### Exercise materials
==============================
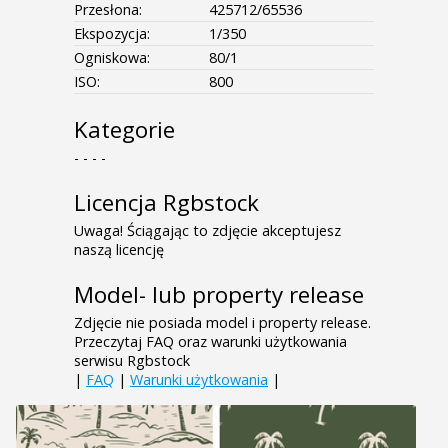
Przesłona:
425712/65536
Ekspozycja:
1/350
Ogniskowa:
80/1
ISO:
800
Kategorie
- - - -
Licencja Rgbstock
Uwaga! Ściągając to zdjęcie akceptujesz
naszą licencję
Model- lub property release
Zdjęcie nie posiada model i property release.
Przeczytaj FAQ oraz warunki użytkowania
serwisu Rgbstock
|
FAQ
|
Warunki użytkowania
|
==============================
### Work to complete
Find every line above that includes the word "użytkowania" and report only how many there are.

### Answer box
2